» **TASK TO COMPLETE**
Drop the pictures from the entries below, then reproduce the rest exactly.

Saved data entries
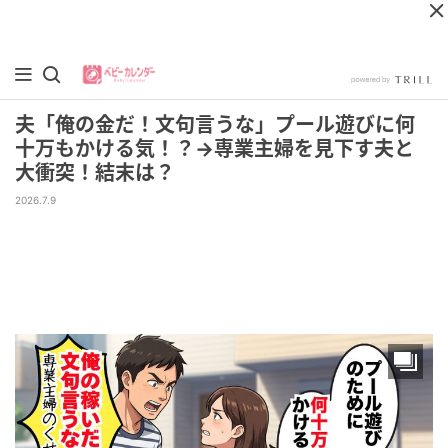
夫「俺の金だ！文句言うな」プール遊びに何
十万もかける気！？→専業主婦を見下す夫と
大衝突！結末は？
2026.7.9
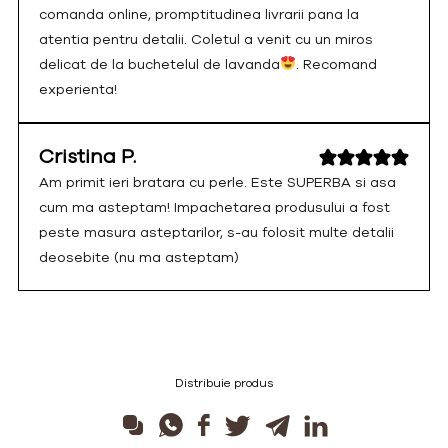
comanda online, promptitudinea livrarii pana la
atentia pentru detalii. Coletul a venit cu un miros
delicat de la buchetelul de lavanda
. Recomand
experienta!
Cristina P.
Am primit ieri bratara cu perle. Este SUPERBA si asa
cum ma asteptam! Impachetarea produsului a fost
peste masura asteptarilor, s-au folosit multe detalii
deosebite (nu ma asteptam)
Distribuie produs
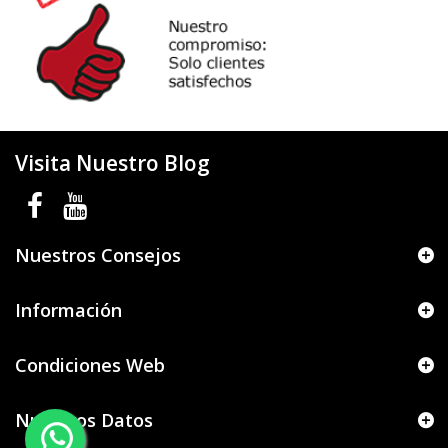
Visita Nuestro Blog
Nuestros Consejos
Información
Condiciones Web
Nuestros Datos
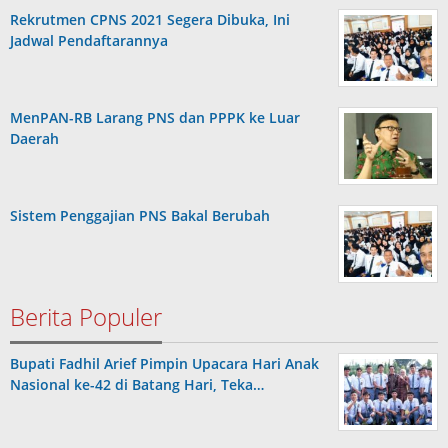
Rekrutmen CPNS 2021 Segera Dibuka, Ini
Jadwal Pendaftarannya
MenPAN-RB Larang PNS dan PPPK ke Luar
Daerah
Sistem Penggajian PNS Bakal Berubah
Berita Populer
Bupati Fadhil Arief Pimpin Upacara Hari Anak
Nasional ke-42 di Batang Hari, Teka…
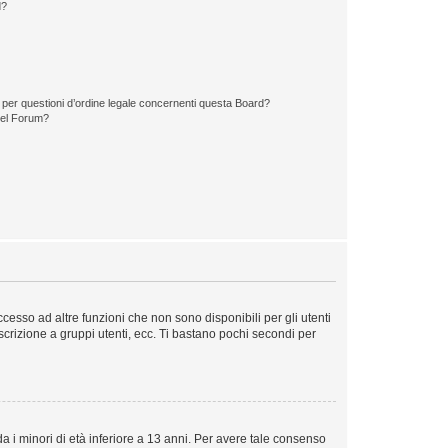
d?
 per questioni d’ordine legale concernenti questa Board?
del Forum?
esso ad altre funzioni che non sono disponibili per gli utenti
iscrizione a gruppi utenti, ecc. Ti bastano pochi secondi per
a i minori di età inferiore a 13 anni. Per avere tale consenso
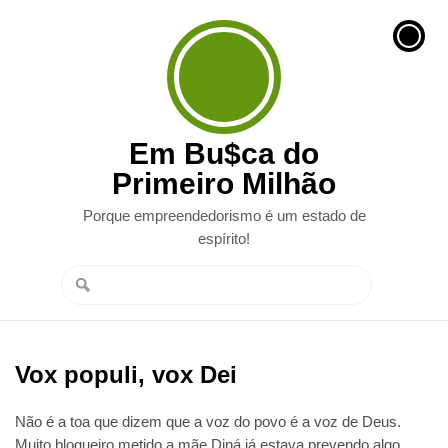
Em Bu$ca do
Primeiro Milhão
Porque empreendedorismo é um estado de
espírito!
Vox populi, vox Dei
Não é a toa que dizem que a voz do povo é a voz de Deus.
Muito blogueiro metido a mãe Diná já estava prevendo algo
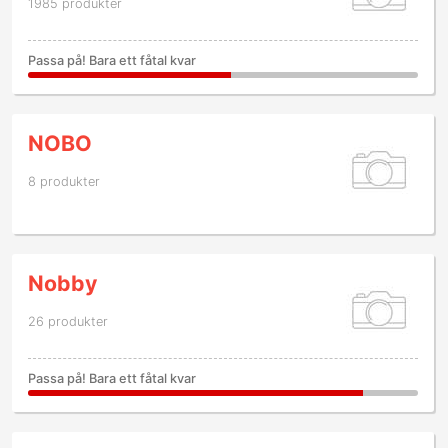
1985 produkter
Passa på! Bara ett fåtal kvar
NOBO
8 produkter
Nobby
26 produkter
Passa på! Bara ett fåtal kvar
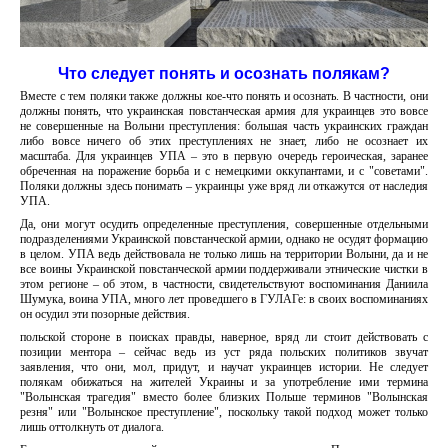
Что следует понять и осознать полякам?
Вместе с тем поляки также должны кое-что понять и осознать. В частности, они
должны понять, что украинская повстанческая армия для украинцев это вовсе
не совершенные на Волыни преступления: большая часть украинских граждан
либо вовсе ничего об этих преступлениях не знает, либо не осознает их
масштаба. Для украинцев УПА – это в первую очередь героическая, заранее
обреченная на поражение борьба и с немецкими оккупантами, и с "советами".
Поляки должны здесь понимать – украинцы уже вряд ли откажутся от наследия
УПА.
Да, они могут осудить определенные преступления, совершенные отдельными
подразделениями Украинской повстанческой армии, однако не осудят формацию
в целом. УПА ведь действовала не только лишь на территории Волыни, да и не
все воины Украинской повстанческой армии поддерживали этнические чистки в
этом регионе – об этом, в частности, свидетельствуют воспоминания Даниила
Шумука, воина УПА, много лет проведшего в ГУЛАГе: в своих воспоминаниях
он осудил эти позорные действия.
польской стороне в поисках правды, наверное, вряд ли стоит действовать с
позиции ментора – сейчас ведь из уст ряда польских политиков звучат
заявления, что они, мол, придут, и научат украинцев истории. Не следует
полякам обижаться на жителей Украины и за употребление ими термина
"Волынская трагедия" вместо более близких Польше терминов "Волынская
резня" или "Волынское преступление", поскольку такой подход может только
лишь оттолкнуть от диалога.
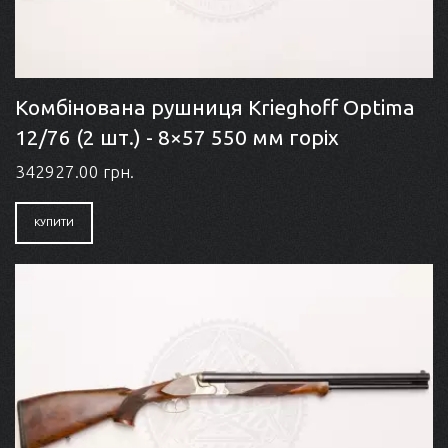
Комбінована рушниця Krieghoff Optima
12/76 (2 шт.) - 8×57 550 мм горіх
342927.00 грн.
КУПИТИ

» **TASK OUTPUT**
夫「俺の金だ！文句言うな」プール遊びに何
十万もかける気！？→専業主婦を見下す夫と
大衝突！結末は？
2026.7.9
comanda online, promptitudinea livrarii pana la
atentia pentru detalii. Coletul a venit cu un miros
delicat de la buchetelul de lavanda
. Recomand
experienta!
Cristina P.
Am primit ieri bratara cu perle. Este SUPERBA si asa
cum ma asteptam! Impachetarea produsului a fost
peste masura asteptarilor, s-au folosit multe detalii
deosebite (nu ma asteptam)
Distribuie produs
Visita Nuestro Blog
Nuestros Consejos
Información
Condiciones Web
Nuestros Datos
Rekrutmen CPNS 2021 Segera Dibuka, Ini
Jadwal Pendaftarannya
MenPAN-RB Larang PNS dan PPPK ke Luar
Daerah
Sistem Penggajian PNS Bakal Berubah
Berita Populer
Bupati Fadhil Arief Pimpin Upacara Hari Anak
Nasional ke-42 di Batang Hari, Teka…
d?
 per questioni d’ordine legale concernenti questa Board?
del Forum?
esso ad altre funzioni che non sono disponibili per gli utenti
iscrizione a gruppi utenti, ecc. Ti bastano pochi secondi per
a i minori di età inferiore a 13 anni. Per avere tale consenso
Em Bu$ca do
Primeiro Milhão
Porque empreendedorismo é um estado de
espírito!
Vox populi, vox Dei
Não é a toa que dizem que a voz do povo é a voz de Deus.
Muito blogueiro metido a mãe Diná já estava prevendo algo
1985 produkter
Passa på! Bara ett fåtal kvar
NOBO
8 produkter
Nobby
26 produkter
Passa på! Bara ett fåtal kvar
Что следует понять и осознать полякам?
Вместе с тем поляки также должны кое-что понять и осознать. В частности, они
должны понять, что украинская повстанческая армия для украинцев это вовсе
не совершенные на Волыни преступления: большая часть украинских граждан
либо вовсе ничего об этих преступлениях не знает, либо не осознает их
масштаба. Для украинцев УПА – это в первую очередь героическая, заранее
обреченная на поражение борьба и с немецкими оккупантами, и с "советами".
Поляки должны здесь понимать – украинцы уже вряд ли откажутся от наследия
УПА.
Да, они могут осудить определенные преступления, совершенные отдельными
подразделениями Украинской повстанческой армии, однако не осудят формацию
в целом. УПА ведь действовала не только лишь на территории Волыни, да и не
все воины Украинской повстанческой армии поддерживали этнические чистки в
этом регионе – об этом, в частности, свидетельствуют воспоминания Даниила
Шумука, воина УПА, много лет проведшего в ГУЛАГе: в своих воспоминаниях
он осудил эти позорные действия.
польской стороне в поисках правды, наверное, вряд ли стоит действовать с
позиции ментора – сейчас ведь из уст ряда польских политиков звучат
заявления, что они, мол, придут, и научат украинцев истории. Не следует
полякам обижаться на жителей Украины и за употребление ими термина
"Волынская трагедия" вместо более близких Польше терминов "Волынская
резня" или "Волынское преступление", поскольку такой подход может только
лишь оттолкнуть от диалога.
Комбінована рушниця Krieghoff Optima
12/76 (2 шт.) - 8×57 550 мм горіх
342927.00 грн.
КУПИТИ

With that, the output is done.